To date this season, 278 hospitalizations have been reported (Figure 9):
- 262 (94%) were associated with influenza A.
- The distribution of cases among adults <65 years of age is similar to adults ≥65 years of age
- The most commonly reported comorbidity among hospitalized cases was endocrine disorders, which were reported in 70% of hospitalized cases.
Figure 9 - Cumulative numbers of adult hospitalizations (>20 years of age) with influenza by age-group reported by CIRN, Canada, 2018-19, weeks 2018-44 to 2019-02
Influenza Strain Characterizations
Since September 1, 2018, the National Microbiology Laboratory (NML) has characterized 571 influenza viruses (49 A(H3N2), 506 A(H1N1) and 16 B) that were received from Canadian laboratories.
Genetic Characterization of Influenza A(H3N2):
39 influenza A(H3N2) viruses did not grow to sufficient hemagglutination titer for antigenic characterization by hemagglutination inhibition (HI) assay. Therefore, NML has performed genetic characterization to determine the genetic group identity of these viruses.
Sequence analysis of the HA gene of the viruses showed that:
- Six viruses belonged to genetic group 3C.2a.
- 32 viruses belonged to subclade 3C.2a1.
- One isolate could not be sequenced.
A/Singapore/INFIMH-16-0019/2016-like virus belongs to genetic group 3C.2a1 and is the influenza A(H3N2) component of the 2018-19 Northern Hemisphere influenza vaccine.
Influenza A (H3N2):
- 17 influenza A(H3N2) viruses were antigenically characterized as A/Singapore/INFIMH-16-0019/2016-like by HI testing using antiserum raised against egg-propagated A/Singapore/INFIMH-16-0019/2016.
- A/Singapore/INFIMH-16-0019/2016-like virus is the influenza A(H3N2) component of the 2018-19 Northern Hemisphere influenza vaccine.
- 13 influenza A (H3N2) viruses characterized belonged to genetic group 3C.2a1. Two viruses belonged to genetic group 3C.2a and two to 3C.3a.
- 495 A(H1N1) viruses characterized were antigenically similar to A/Michigan/45/2015, which is the influenza A(H1N1) component of the 2018-19 Northern Hemisphere influenza vaccine.
- 11 viruses showed reduced titer with ferret antisera raised against cell culture-propagated A/Michigan/45/2015
Influenza B viruses can be divided into two antigenically distinct lineages represented by B/Yamagata/16/88 and B/Victoria/2/87 viruses. The recommended influenza B components for the 2018-19 Northern Hemisphere influenza vaccine are B/Colorado/06/2017 (Victoria lineage) and B/Phuket/3073/2013 (Yamagata lineage).

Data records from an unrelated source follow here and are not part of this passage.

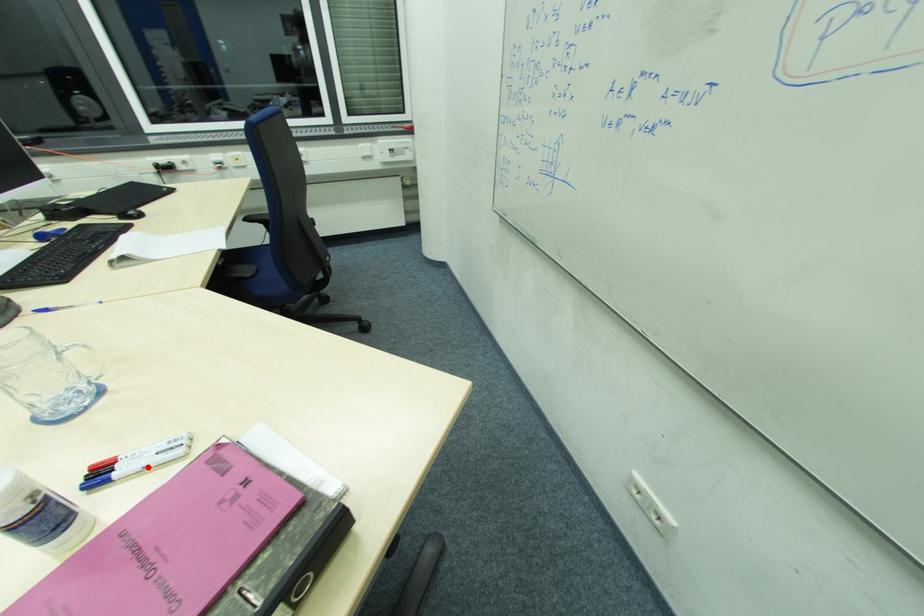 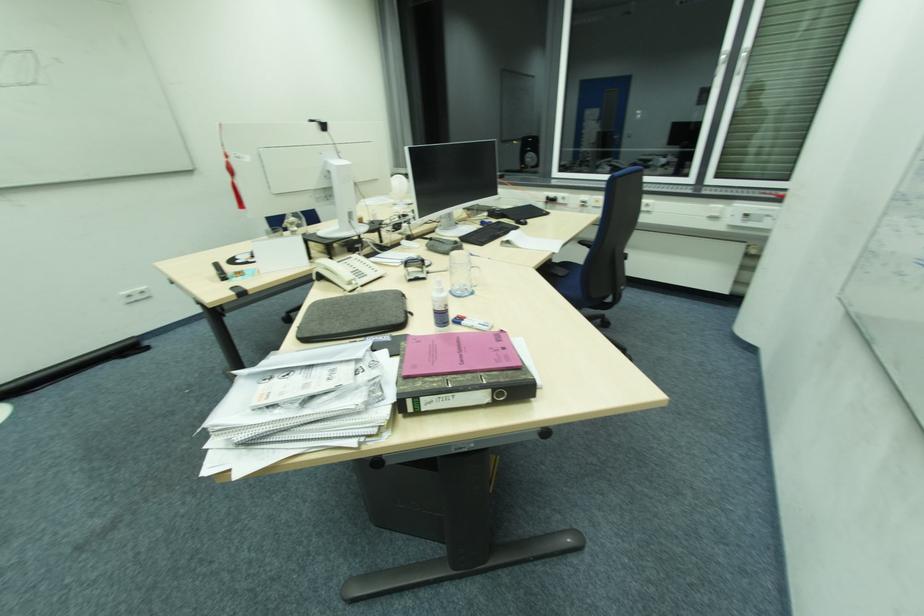 Where in the second image is the point corresponding to the highlighted location from the first image?

(477, 326) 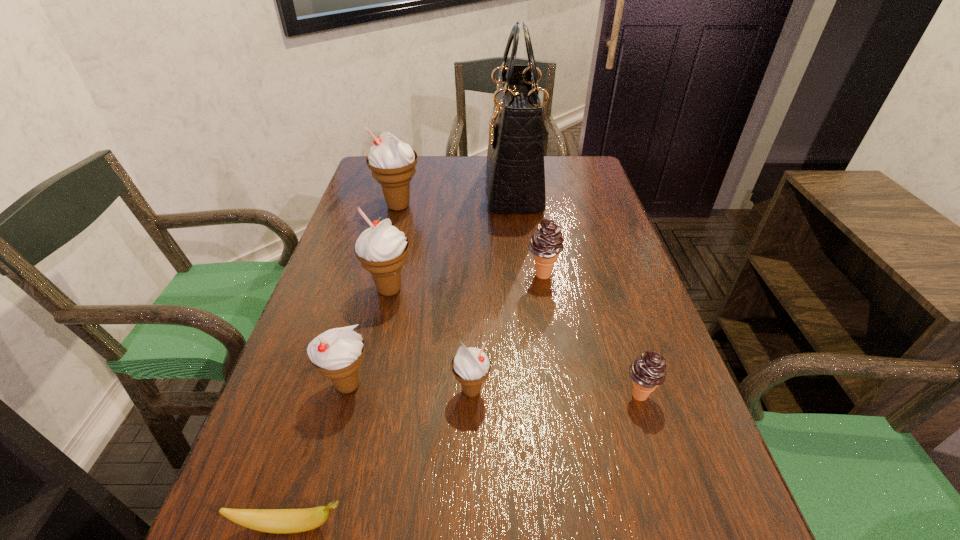 Locate an element on the screen. This screenshot has width=960, height=540. handbag is located at coordinates (515, 158).

Locate an element on the screen. Image resolution: width=960 pixels, height=540 pixels. the tallest icecream is located at coordinates (392, 163).

Find the location of `the farthest icecream`. the farthest icecream is located at coordinates (392, 163).

At what (x,y) coordinates should I click in order to perform the action: click on the third smallest white icecream. Please return your answer as a coordinate pair (x, y). The image size is (960, 540). Looking at the image, I should click on (382, 249).

What are the coordinates of `the sixth shortest object` in the screenshot? It's located at (382, 249).

Locate an element on the screen. the farther chocolate icecream is located at coordinates (546, 243).

At what (x,y) coordinates should I click in order to perform the action: click on the fifth icecream from left to right. Please return your answer as a coordinate pair (x, y). This screenshot has width=960, height=540. Looking at the image, I should click on [x=546, y=243].

Find the location of a particular element. This screenshot has height=540, width=960. the second smallest white icecream is located at coordinates (337, 353).

At what (x,y) coordinates should I click in order to perform the action: click on the fourth object from right to left. Please return your answer as a coordinate pair (x, y). Looking at the image, I should click on (470, 366).

Identify the location of the fourth icecream from left to right. This screenshot has width=960, height=540. (470, 366). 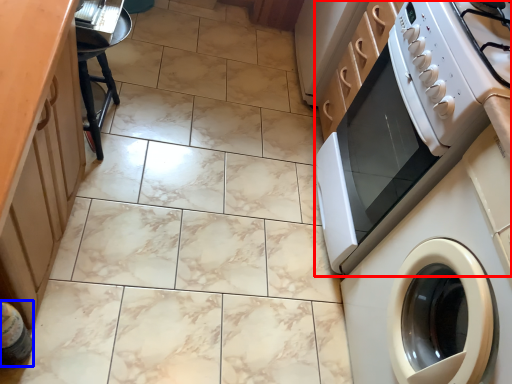 Question: Which of the following is the closest to the observer, home appliance (highlighted by a red box) or bottle (highlighted by a blue box)?

Choices:
 (A) home appliance
 (B) bottle

Answer: (B) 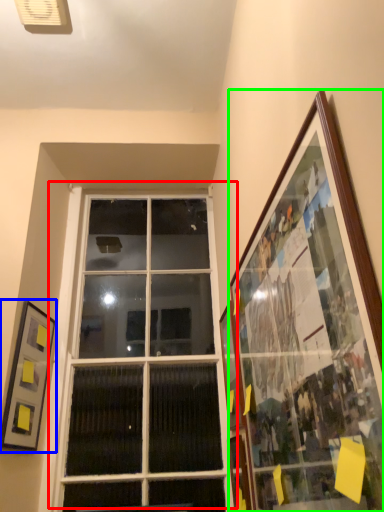 Question: Considering the real-world distances, which object is closest to window (highlighted by a red box)? picture frame (highlighted by a blue box) or picture frame (highlighted by a green box).

Choices:
 (A) picture frame
 (B) picture frame

Answer: (A) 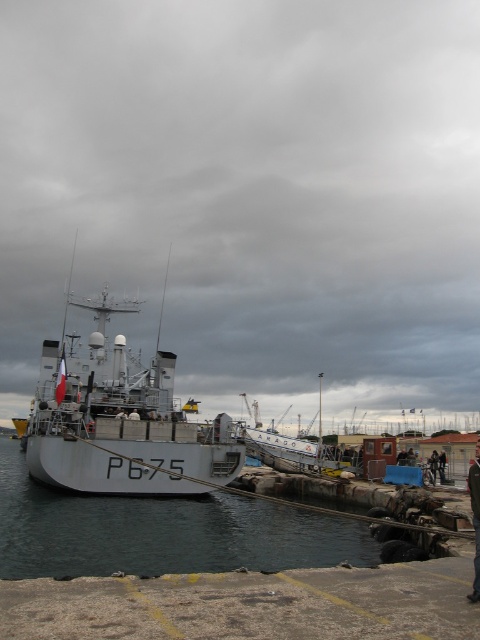 You are a crew member needing to board the metallic gray ship at center from the pier. There is a dark blue uniform at center on the pier. Can you wear the uniform before boarding?

The metallic gray ship at center might be wider than dark blue uniform at center, but the question of wearing the uniform is unrelated to their sizes. You can wear the dark blue uniform at center before boarding the ship as it is on the pier.

You are a crew member on the pier and need to board the metallic gray ship at center. Considering the height difference between the ship and your dark blue uniform at center, will you need a ladder or can you step onto the ship directly?

The metallic gray ship at center is taller than the dark blue uniform at center, so you will need a ladder or some form of assistance to board the ship directly. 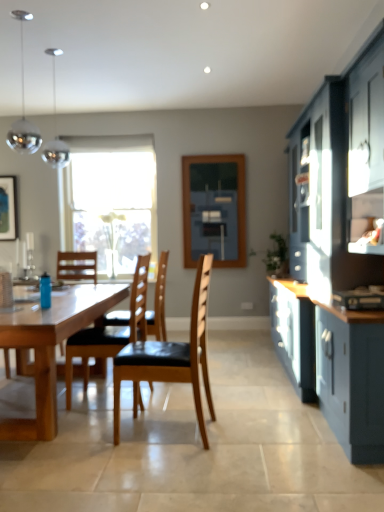 Question: Considering the relative sizes of natural wood table at center and matte black picture frame at upper left in the image provided, is natural wood table at center bigger than matte black picture frame at upper left?

Choices:
 (A) yes
 (B) no

Answer: (A)

Question: From the image's perspective, does natural wood table at center appear lower than matte black picture frame at upper left?

Choices:
 (A) yes
 (B) no

Answer: (A)

Question: Is natural wood table at center shorter than matte black picture frame at upper left?

Choices:
 (A) yes
 (B) no

Answer: (A)

Question: Could you tell me if natural wood table at center is facing matte black picture frame at upper left?

Choices:
 (A) no
 (B) yes

Answer: (A)

Question: Is natural wood table at center far away from matte black picture frame at upper left?

Choices:
 (A) yes
 (B) no

Answer: (A)

Question: In terms of size, does natural wood table at center appear bigger or smaller than wooden chair with black seat cushion at center, which is the third chair in front-to-back order?

Choices:
 (A) big
 (B) small

Answer: (A)

Question: Looking at their shapes, would you say natural wood table at center is wider or thinner than wooden chair with black seat cushion at center, the 1th chair from the back?

Choices:
 (A) thin
 (B) wide

Answer: (B)

Question: Is natural wood table at center spatially inside wooden chair with black seat cushion at center, the 1th chair from the back, or outside of it?

Choices:
 (A) outside
 (B) inside

Answer: (A)

Question: From a real-world perspective, is natural wood table at center physically located above or below wooden chair with black seat cushion at center, the 1th chair from the back?

Choices:
 (A) above
 (B) below

Answer: (B)

Question: Considering the positions of white plastic power outlet at center and matte dark blue cabinet at right in the image, is white plastic power outlet at center taller or shorter than matte dark blue cabinet at right?

Choices:
 (A) tall
 (B) short

Answer: (B)

Question: Does point (251, 304) appear closer or farther from the camera than point (382, 373)?

Choices:
 (A) closer
 (B) farther

Answer: (B)

Question: Would you say white plastic power outlet at center is inside or outside matte dark blue cabinet at right?

Choices:
 (A) inside
 (B) outside

Answer: (B)

Question: Considering the positions of white plastic power outlet at center and matte dark blue cabinet at right in the image, is white plastic power outlet at center bigger or smaller than matte dark blue cabinet at right?

Choices:
 (A) big
 (B) small

Answer: (B)

Question: Is transparent glass window at center in front of or behind satin chrome pendant lights at upper left in the image?

Choices:
 (A) behind
 (B) front

Answer: (A)

Question: Considering the positions of point (76, 222) and point (49, 50), is point (76, 222) closer or farther from the camera than point (49, 50)?

Choices:
 (A) farther
 (B) closer

Answer: (A)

- Two influenza B viruses were characterized as B/Colorado/06/2017, which belong to the Victoria lineage and are included as an influenza B component of the 2018-19 Northern Hemisphere influenza vaccine
- 14 influenza B viruses were characterized as B/Phuket/3073/2013-like, which belongs to the Yamagata lineage and is included as an influenza B component of the 2018-19 Northern Hemisphere quadrivalent influenza vaccine.

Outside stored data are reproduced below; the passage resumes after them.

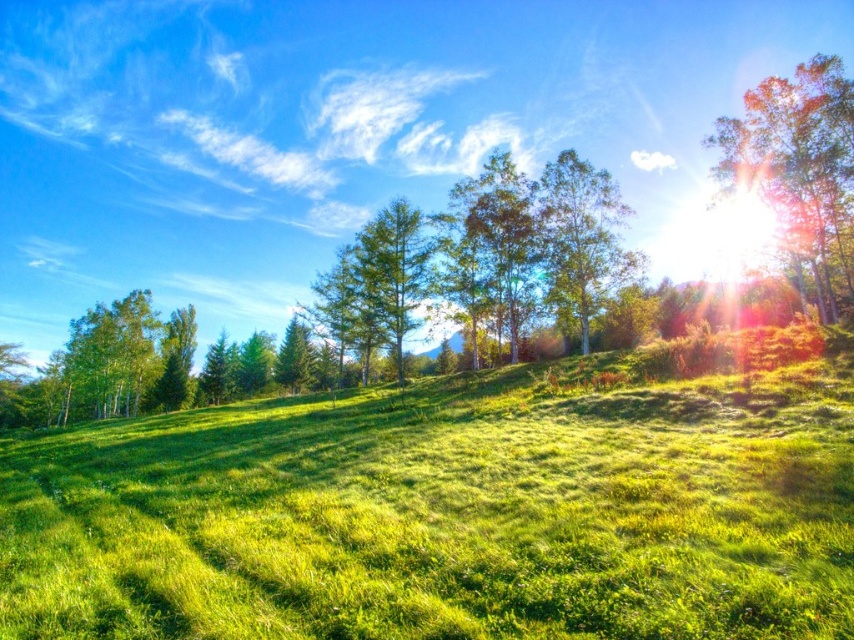 Question: Estimate the real-world distances between objects in this image. Which object is closer to the green leafy tree at upper right?

Choices:
 (A) green soft grass at center
 (B) green leafy tree at center

Answer: (B)

Question: Is green soft grass at center to the right of green leafy tree at center from the viewer's perspective?

Choices:
 (A) no
 (B) yes

Answer: (A)

Question: Which point is closer to the camera?

Choices:
 (A) green leafy tree at center
 (B) green soft grass at center

Answer: (B)

Question: Can you confirm if green soft grass at center is positioned above green leafy tree at center?

Choices:
 (A) no
 (B) yes

Answer: (A)

Question: Can you confirm if green soft grass at center is positioned below green leafy tree at upper right?

Choices:
 (A) yes
 (B) no

Answer: (A)

Question: Estimate the real-world distances between objects in this image. Which object is farther from the green leafy tree at upper right?

Choices:
 (A) green soft grass at center
 (B) green leafy tree at center

Answer: (A) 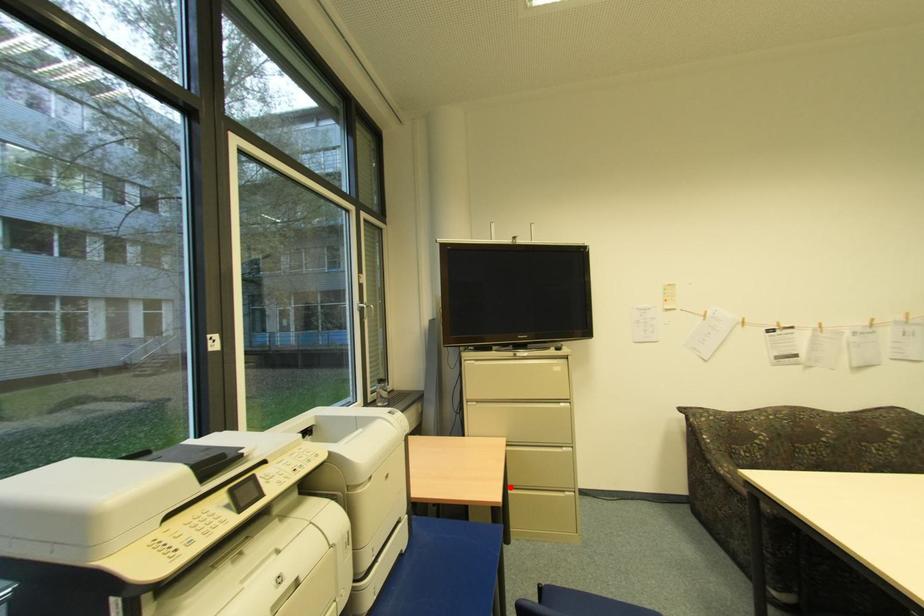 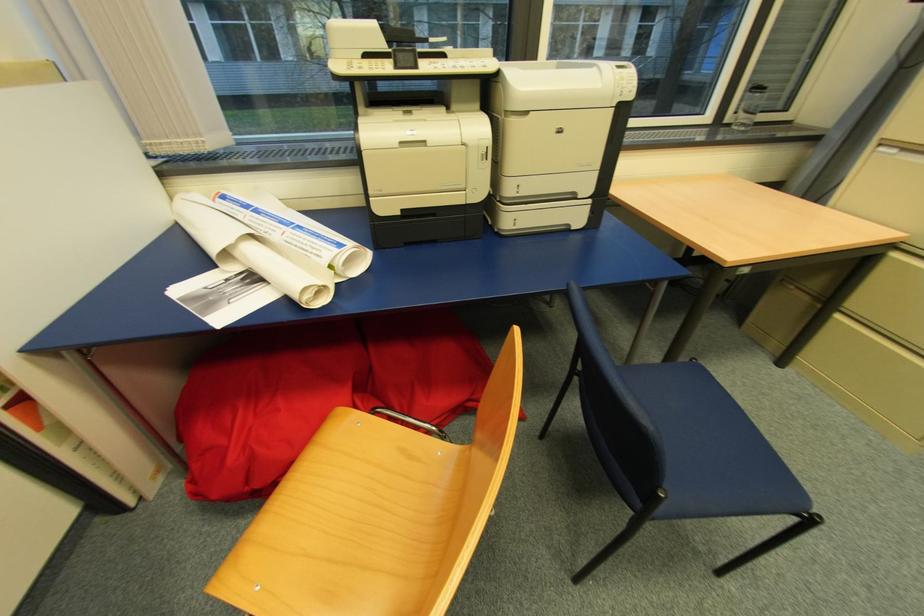 Question: I am providing you with two images of the same scene from different viewpoints. A red point is marked on the first image. Can you still see the location of the red point in image 2?

Choices:
 (A) Yes
 (B) No

Answer: (A)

Antiviral Resistance – Amantadine:
290 influenza A (41 A(H3N2) and 249 A(H1N1)) viruses were tested for resistance to amantadine and it was found that:
- All 290 influenza A viruses were resistant to amantadine.

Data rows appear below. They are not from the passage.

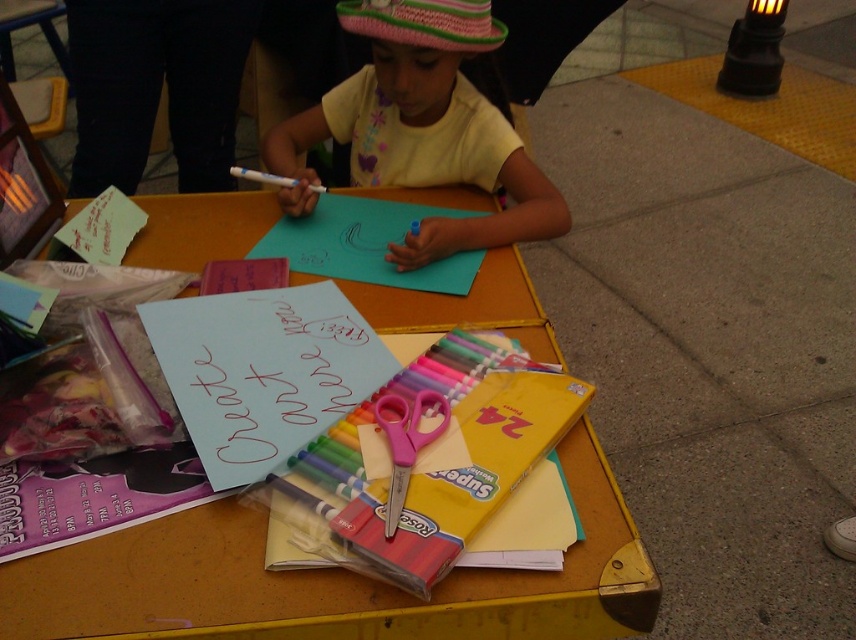 Question: Which object is closer to the camera taking this photo?

Choices:
 (A) yellow cotton shirt at center
 (B) pink plastic scissors at center
 (C) white matte marker at center
 (D) yellow cardboard table at center

Answer: (D)

Question: Can you confirm if pink plastic scissors at center is positioned above white matte marker at center?

Choices:
 (A) no
 (B) yes

Answer: (A)

Question: Which of the following is the closest to the observer?

Choices:
 (A) (317, 186)
 (B) (438, 4)

Answer: (B)

Question: Can you confirm if yellow cardboard table at center is positioned to the right of yellow cotton shirt at center?

Choices:
 (A) no
 (B) yes

Answer: (A)

Question: Which point is closer to the camera taking this photo?

Choices:
 (A) (265, 180)
 (B) (187, 634)
 (C) (406, 404)
 (D) (443, 72)

Answer: (B)

Question: Observing the image, what is the correct spatial positioning of yellow cardboard table at center in reference to pink plastic scissors at center?

Choices:
 (A) above
 (B) below

Answer: (A)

Antiviral Resistance – Oseltamivir:
467 influenza viruses (47 A(H3N2), 404 A(H1N1) and 16 B) were tested for resistance to oseltamivir and it was found that:
- All 467 influenza viruses were sensitive to oseltamivir
Antiviral Resistance – Zanamivir:
466 influenza viruses (47 A(H3N2), 403 H1N1 and 16 B) were tested for resistance to zanamivir and it was found that:
- All 466 influenza viruses were sensitive to zanamivir.